まとめ:店舗改装の期間を左右する主な要因とは
改装のスケジュールを立てるうえで、実は「業種」や「規模」だけではなく、いくつかの見落としがちな要因も期間に大きく影響します。予想よりも長引くケースが少なくないため、事前にこれらの要因を把握しておくことが大切です。
設計やデザインの決定までにかかる時間
コンセプト決定が遅れると全体も遅れる
改装の初期段階である「設計」や「内装デザイン」の部分は、オーナーのこだわりや希望が反映される重要な工程です。ここでの意思決定が遅れると、そのまま施工開始も遅れてしまいます。
特に「デザインに納得できない」「イメージが固まらない」といった場合は、業者との打ち合わせ回数が増え、スケジュールが後ろ倒しになることが多いです。
スムーズに進めるためには、あらかじめ参考となる店舗写真やレイアウト図を準備しておくと、打ち合わせも効率的に進みます。
工事業者のスケジュールや人手不足
人気の施工会社は予約が埋まっていることも
改装を依頼する施工業者の稼働状況も、期間を大きく左右します。特に信頼性が高く人気の施工会社ほど、他の案件でスケジュールが詰まっているケースが少なくありません。
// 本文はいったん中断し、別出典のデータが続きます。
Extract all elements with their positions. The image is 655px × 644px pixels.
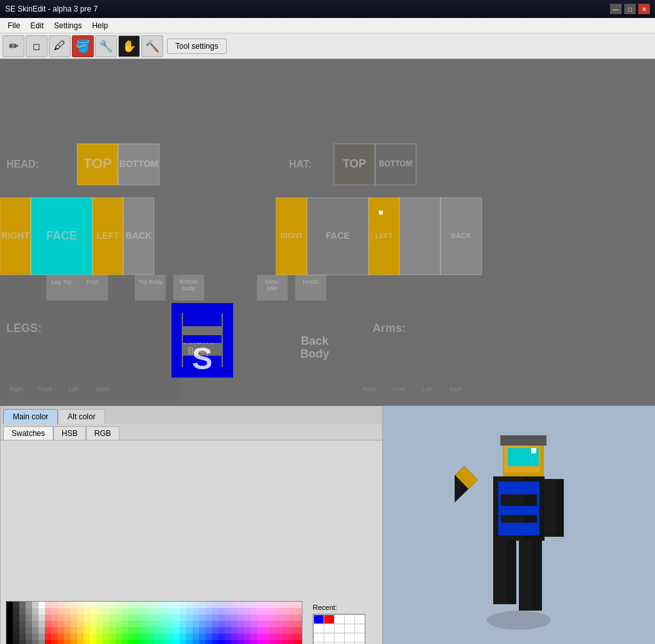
- tool-settings-button[interactable]: Tool settings: [167, 39, 227, 54]
- close-button[interactable]: ✕: [638, 4, 650, 14]
- menu-help[interactable]: Help: [87, 20, 113, 31]
- menu-file[interactable]: File: [3, 20, 25, 31]
- character-preview-canvas: [455, 421, 583, 645]
- eyedropper-tool-button[interactable]: 🖊: [49, 35, 71, 57]
- preview-canvas: [383, 406, 655, 644]
- hammer-tool-button[interactable]: 🔨: [141, 35, 163, 57]
- bottom-panel: Main color Alt color Swatches HSB RGB Re…: [0, 406, 655, 644]
- recent-colors-canvas[interactable]: [313, 614, 365, 644]
- titlebar: SE SkinEdit - alpha 3 pre 7 — □ ✕: [0, 0, 655, 18]
- hsb-tab[interactable]: HSB: [53, 426, 86, 440]
- alt-color-tab[interactable]: Alt color: [58, 409, 105, 424]
- menu-settings[interactable]: Settings: [49, 20, 87, 31]
- hand-tool-button[interactable]: ✋: [118, 35, 140, 57]
- skin-editor[interactable]: [0, 59, 655, 406]
- preview-panel: Take screenshot: [383, 406, 655, 644]
- maximize-button[interactable]: □: [624, 4, 636, 14]
- pencil-tool-button[interactable]: ✏: [3, 35, 24, 57]
- color-mode-tabs: Main color Alt color: [1, 406, 382, 424]
- fill-tool-button[interactable]: 🪣: [72, 35, 94, 57]
- recent-label: Recent:: [313, 604, 365, 611]
- eraser-tool-button[interactable]: ◻: [26, 35, 48, 57]
- palette-area: Recent:: [6, 601, 377, 644]
- minimize-button[interactable]: —: [610, 4, 622, 14]
- wrench-tool-button[interactable]: 🔧: [95, 35, 117, 57]
- main-color-tab[interactable]: Main color: [3, 409, 58, 424]
- recent-colors-section: Recent:: [313, 604, 365, 644]
- title-text: SE SkinEdit - alpha 3 pre 7: [5, 4, 98, 13]
- skin-canvas[interactable]: [0, 59, 655, 406]
- menubar: File Edit Settings Help: [0, 18, 655, 33]
- swatches-content: Recent:: [1, 440, 382, 644]
- color-type-tabs: Swatches HSB RGB: [1, 424, 382, 440]
- toolbar: ✏ ◻ 🖊 🪣 🔧 ✋ 🔨 Tool settings: [0, 33, 655, 59]
- color-panel: Main color Alt color Swatches HSB RGB Re…: [0, 406, 383, 644]
- color-palette-canvas[interactable]: [6, 601, 302, 644]
- menu-edit[interactable]: Edit: [25, 20, 49, 31]
- window-controls: — □ ✕: [610, 4, 650, 14]
- rgb-tab[interactable]: RGB: [86, 426, 119, 440]
- swatches-tab[interactable]: Swatches: [3, 426, 53, 440]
また、業界全体での人手不足も影響し、「着工できても人員が足りない」「工事が断続的になる」といったことも現実に起こります。
これを防ぐためには、半年〜1年前からの計画的な相談・予約が重要になります。
許可申請・届出にかかる期間
飲食業や医療施設では行政の許認可が必要
業種によっては、保健所や消防署、建築指導課などへの各種届出・申請が必要になります。これらの申請には審査期間があり、場合によっては図面の再提出や現地確認が必要なこともあります。
たとえば飲食店では、厨房の位置や排気ダクトの構造に関して細かい基準があるため、申請が一度で通らず工期がずれることがあります。
行政への確認や相談は、設計が固まった時点で早めに行うことが、トラブルを回避するポイントです。